若い男と人魚姫は出会ってから間もなく恋に落ちた。端から見れば運命的な出逢いと思える。ところが、付き合いはじめてから二週間も経っていないのに早々関係がギスギスしはじめた。

二人とも性格は温厚、人思いでおまけに美形。付き合う状況が悪いように働いたとしか言いようがない。人魚姫は海面からでると息ができないし、若者も逆に水中で息ができない。仕方なく、まともに会話をするにもどちらかが息をとめていないといけない。自ずとデートの場所は浜辺に限定された。あたしいつかディズニーシーを見に行きたいわ、俺は本物のタイタニックをみてみたいな、と言葉はかわすものの、無理に決まっている。体質の問題なのでお互い責めようがないが、四回目のビーチデートの頃にはさすがに二人ともビーチにうんざりしていた。

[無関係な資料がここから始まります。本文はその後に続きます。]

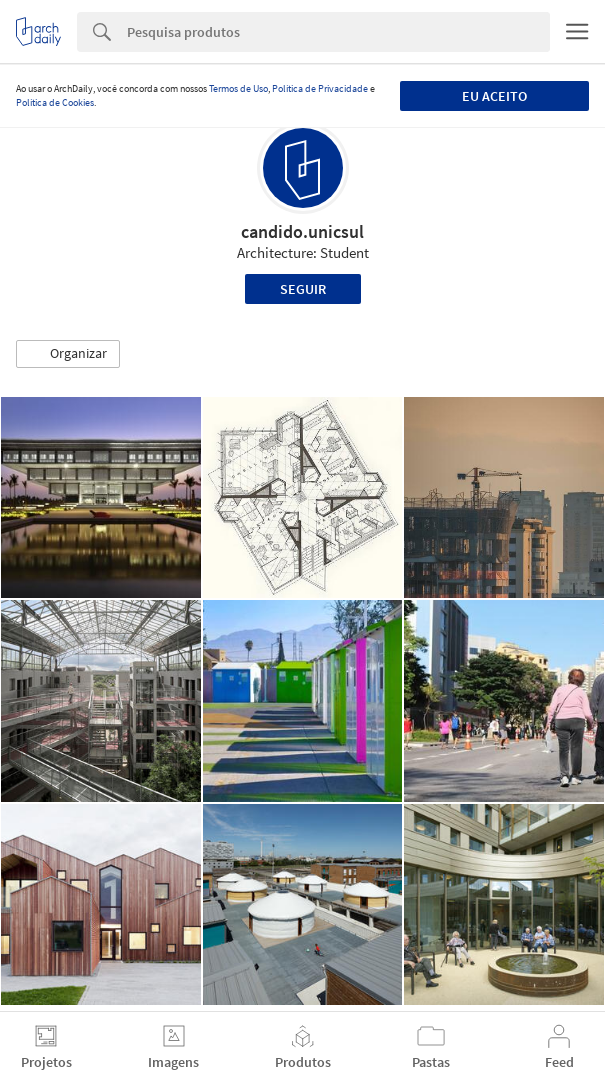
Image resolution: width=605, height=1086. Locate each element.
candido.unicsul (302, 231)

沖縄、グアム、バリ島にハワイ。次はどこにしようか…。

あたし、もうビーチは、いいわ。

いい、って言ったってなあ。ビーチじゃないと会えないんだから。来週九十九里行こうよ。潮干狩りしよう。

あたし、貝系、アレルギーだから。それに来週は…親戚と予定があるの。

ねえ、さ。

なあに?

君にもし人間の足があったらどんなに楽しいことか、時々思うんだ。

またその話?何度も言うけど、そんなこと無理に決まってるじゃない。あなたが何を期待しているのか分からないけど、魔法使いなんていないんだから、おとぎ話じゃあるまいし。